The water samples collected from different sample connections including imported water sample, electrochemical oil-remover output, inclined tube separator output and walnut shell filter output are used to determine the oil content when the process is stable for 30 min and 60 min respectively. And the filtered water samples are for the index analysis of particle diameter, suspended solid content and turbidity. The analysis methods are based on this standard of 5329 - 2012 SY/T “Water quality standard and practice for analysis of oilfield injecting waters in clastic reservoirs”.

4. Results and Discussion

4.1. Water Quality of Total Process Test

Process One: The oil contents of different sample connections with four different dosages of water clarifier

Figure 1. Process flow chart of wastewater containing polymer treatment plant.

when the process is stable for 30 min and 60 min respectively are shown in Table 2.

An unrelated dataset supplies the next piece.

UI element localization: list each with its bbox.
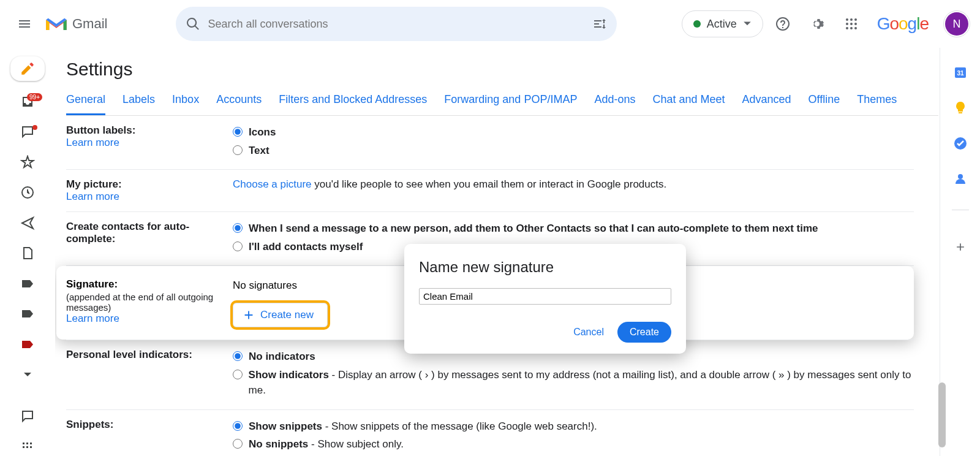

Table 2 shows the remarkable oil removal efficiency when the process with electrochemical technology is stable and the oil contents of the filtered water samples which are clear and transparent are all under 20 mg/L. The slight decrease of the oil content with the increase of electrolysis time reveals the treatment efficiency is jarless when the process is stable. Without the water clarifier BHQ-04, the oil contents of the output of electrochemical oil-remover and inclined tube separator are 73 - 85 mg/L and 64 - 70 mg/L respectively, which are significantly higher than those with water clarifier. Thus it will aggravate the pollution of filter media and operating load. The oil contents of different sample connections are stable along with the increased dosages of BHQ- 04 indicates the good synergistic effect between electrochemical technology and water clarifier, and the oil removal efficiency of electrochemical technology with moderate BHQ-04 (50 - 100 mg/L) more higher.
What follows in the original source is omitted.